Un uomo vittima di una tempesta, travolto dalle onde altissime, naufraga su un’isola deserta. La forza della natura che si manifesta nella sua forma più violenta conduce lo spettatore nel mondo de La tartaruga rossa, un film in animazione dell’olandese Michaël Dudok de Wit (The Monk and the Fish, Father and Daughter) coprodotto dallo studio Ghibli: un incipit classico per una storia che esplora il rapporto tra l’uomo e la natura, affidandosi alle immagini, ai colori, ai movimenti invece che ai dialoghi. 



Il protagonista è solo sull’isola, osservato con interesse dai granchietti che vivono sulla spiaggia, circondato da un paesaggio ancora primitivo. L’uomo è costretto a lottare per la sopravvivenza, procurandosi cibo e vestiti con ciò che l’isola offre. Esplora le scogliere e si ingegna a costruire una zattera con rami e tronchi, usando le foglie come vela. Vuole andarsene, ritornare alla civiltà.



I suoi tre tentativi di fuga, però, sono resi vani da una forza misteriosa, che distrugge l’imbarcazione di fortuna e lo costringe ogni volta a tornare sulla spiaggia e a ricominciare da capo. Sempre più frustrato, sempre più furioso. Quando scopre che il misterioso “nemico” è una tartaruga rossa, la rovescia sulla sabbia, condannandola a morte tra incubi e sensi di colpa. Eppure, qualcosa di straordinario accade. Dal guscio della testuggine emerge una donna, alla quale il protagonista deve chiedere perdono e con la quale costruisce una famiglia. Senza pronunciare una parola. 



La struttura narrativa è del tutto lineare; segue la parabola della vita umana nelle sue tappe essenziali, fino alla morte che, in questo caso, è vista come un ritorno alla natura. Lo sfondo filosofico del film, infatti, è vicino alle religioni orientali, con l’idea della comunione tra ambiente ed essere umano e la convinzione che solo nell’accettazione dello svolgersi naturale delle cose si possa trovare la serenità. 

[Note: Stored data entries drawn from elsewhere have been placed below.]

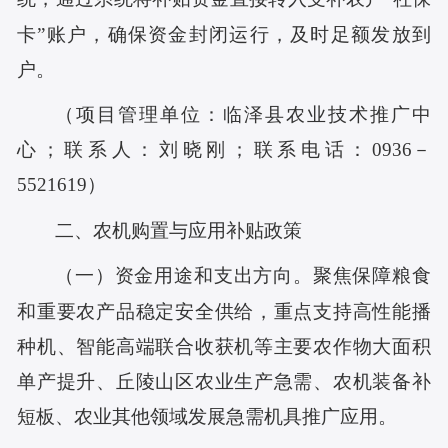
卡”账户，确保资金封闭运行，及时足额发放到
户。
（项目管理单位：临泽县农业技术推广中
心；联系人：刘晓刚；联系电话：
0936－
5521619
）
二、农机购置与应用补贴政策
（一）资金用途和支出方向。聚焦保障粮食
和重要农产品稳定安全供给，重点支持高性能播
种机、智能高端联合收获机等主要农作物大面积
单产提升、丘陵山区农业生产急需、农机装备补
短板、农业其他领域发展急需机具推广应用。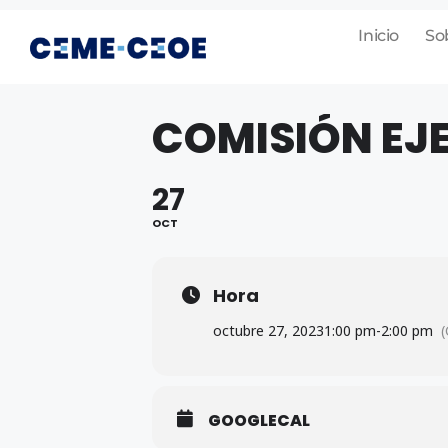
Inicio
So
COMISIÓN EJ
27
OCT
Hora
octubre 27, 2023
1:00 pm
-
2:00 pm
GOOGLECAL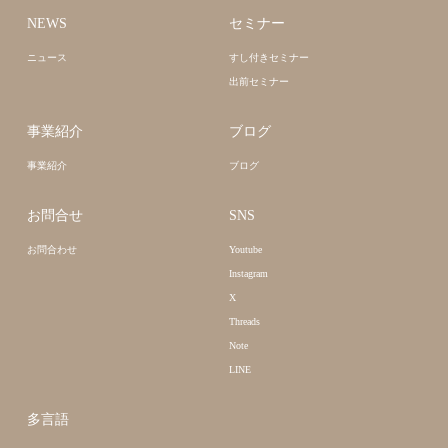
NEWS
セミナー
ニュース
すし付きセミナー
出前セミナー
事業紹介
ブログ
事業紹介
ブログ
お問合せ
SNS
お問合わせ
Youtube
Instagram
X
Threads
Note
LINE
多言語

La tartaruga, uno dei più antichi esseri viventi che camminano sulla Terra, è simbolo di longevità, di resistenza nonostante tutto. Resistenza allo tsunami che travolge l’isola, dove tuttavia la vita ricomincia da capo e la famiglia che il protagonista ha costruito si rimette in piedi e accetta il cambiamento.

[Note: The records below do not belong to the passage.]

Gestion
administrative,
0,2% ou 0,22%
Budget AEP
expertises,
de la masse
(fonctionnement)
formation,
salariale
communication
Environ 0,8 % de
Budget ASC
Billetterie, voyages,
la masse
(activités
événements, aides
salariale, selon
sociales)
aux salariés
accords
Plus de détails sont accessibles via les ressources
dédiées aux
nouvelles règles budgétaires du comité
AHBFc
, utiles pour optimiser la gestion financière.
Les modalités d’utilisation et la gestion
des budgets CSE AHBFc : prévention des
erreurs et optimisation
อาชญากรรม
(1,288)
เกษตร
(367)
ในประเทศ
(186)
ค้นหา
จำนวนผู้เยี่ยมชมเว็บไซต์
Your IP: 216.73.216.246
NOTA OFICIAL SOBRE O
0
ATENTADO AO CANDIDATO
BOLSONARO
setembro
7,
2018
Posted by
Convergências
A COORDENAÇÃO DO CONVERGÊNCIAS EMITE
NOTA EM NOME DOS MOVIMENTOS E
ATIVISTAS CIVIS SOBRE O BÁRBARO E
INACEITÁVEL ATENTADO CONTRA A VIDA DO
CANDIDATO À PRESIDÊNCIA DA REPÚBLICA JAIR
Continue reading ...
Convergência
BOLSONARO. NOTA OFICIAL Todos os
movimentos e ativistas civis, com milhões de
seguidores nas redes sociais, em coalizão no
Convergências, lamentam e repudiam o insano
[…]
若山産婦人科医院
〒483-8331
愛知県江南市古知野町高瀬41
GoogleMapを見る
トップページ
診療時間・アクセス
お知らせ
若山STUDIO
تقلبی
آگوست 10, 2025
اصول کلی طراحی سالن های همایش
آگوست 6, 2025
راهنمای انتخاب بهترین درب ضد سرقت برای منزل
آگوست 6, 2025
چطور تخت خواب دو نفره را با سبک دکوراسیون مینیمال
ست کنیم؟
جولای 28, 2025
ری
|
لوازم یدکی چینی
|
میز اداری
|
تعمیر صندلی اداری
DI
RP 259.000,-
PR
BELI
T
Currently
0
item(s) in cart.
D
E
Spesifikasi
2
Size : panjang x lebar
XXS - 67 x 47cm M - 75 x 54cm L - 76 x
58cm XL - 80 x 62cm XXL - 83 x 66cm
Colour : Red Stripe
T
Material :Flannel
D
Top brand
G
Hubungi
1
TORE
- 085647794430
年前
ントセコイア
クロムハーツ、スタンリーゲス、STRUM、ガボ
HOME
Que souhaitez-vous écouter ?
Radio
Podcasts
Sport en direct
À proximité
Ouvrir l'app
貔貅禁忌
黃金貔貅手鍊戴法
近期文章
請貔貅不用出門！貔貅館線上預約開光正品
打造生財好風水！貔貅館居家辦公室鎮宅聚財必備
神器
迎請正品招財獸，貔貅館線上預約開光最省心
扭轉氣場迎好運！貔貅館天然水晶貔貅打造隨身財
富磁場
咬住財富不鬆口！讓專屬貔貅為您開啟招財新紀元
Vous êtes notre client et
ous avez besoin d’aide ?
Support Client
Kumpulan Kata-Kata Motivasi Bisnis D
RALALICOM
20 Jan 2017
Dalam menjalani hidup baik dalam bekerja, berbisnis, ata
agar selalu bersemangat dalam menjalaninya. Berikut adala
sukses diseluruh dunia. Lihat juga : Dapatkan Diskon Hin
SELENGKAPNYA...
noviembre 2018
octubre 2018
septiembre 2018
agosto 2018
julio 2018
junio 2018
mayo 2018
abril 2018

Molti sono i modi in cui si può leggere questa storia, che mette in scena la vita nella sua essenzialità: un cerchio di morte e rinascita, in cui uomo e natura convivono come agli albori del mondo. Il protagonista non costruisce una capanna, né cerca una grotta: dorme sulla spiaggia, lasciando che la propria vita sia scandita dal ritmo del giorno e della notte, dal passare delle stagioni. Si potrebbe obiettare che manca il desiderio di “colonizzare” o “conquistare” l’ambiente, che non si vede l’uomo mettere alla prova le proprie capacità. Ma non è questo l’intento del film. Senza pretendere di insegnare niente, sembra però a ricordarci che siamo parte della natura e che abbiamo bisogno di trovare un equilibrio con essa, invece di sfruttarla in nome di un progresso che rischia di rivoltarsi contro chi l’ha inseguito. È un tema caro a Miyazaki, questo, come saprà bene chi conosce Princess Mononoke.

Il film di Michaël Dudok De Wit rivela in tanti piccoli dettagli l’influenza dello studio Ghibli, ma di sicuro possiede un’identità propria, a cavallo tra mondi diversi. Il minimalismo del tratto e la pulizia del disegno si accompagnano a una suggestiva colonna sonora e a un uso sapiente dei colori, che sottolineano l’alternanza tra il giorno e la notte. 

Soprattutto, con La tartaruga rossa si lascia spazio nel panorama cinematografico a un nuovo talento e a una commistione di stili che deriva da una collaborazione tra culture diverse, a servizio della semplicità.